[Opening Task data section]
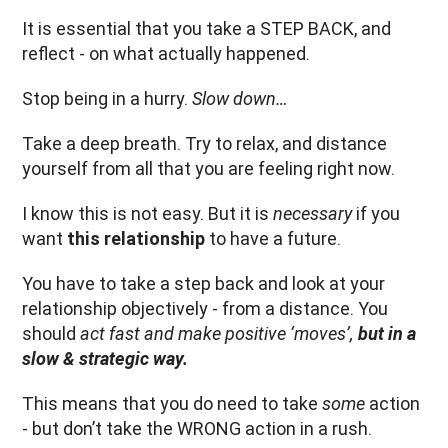
It is essential that you take a STEP BACK, and
reflect - on what actually happened.
Stop being in a hurry.
Slow down…
Take a deep breath. Try to relax, and distance
yourself from all that you are feeling right now.
I know this is not easy. But it is
necessary
if you
want
this relationship
to have a future.
You have to take a step back and look at your
relationship objectively - from a distance. You
should
act fast and make positive ‘moves’,
but in a
slow & strategic way.
This means that you do need to take
some
action
- but don’t take the WRONG action in a rush.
[Closing Task data section]
What is being asked: When restating the records word for word, omit any picture they contain.

Written solution:
It is essential that you take a STEP BACK, and
reflect - on what actually happened.
Stop being in a hurry.
Slow down…
Take a deep breath. Try to relax, and distance
yourself from all that you are feeling right now.
I know this is not easy. But it is
necessary
if you
want
this relationship
to have a future.
You have to take a step back and look at your
relationship objectively - from a distance. You
should
act fast and make positive ‘moves’,
but in a
slow & strategic way.
This means that you do need to take
some
action
- but don’t take the WRONG action in a rush.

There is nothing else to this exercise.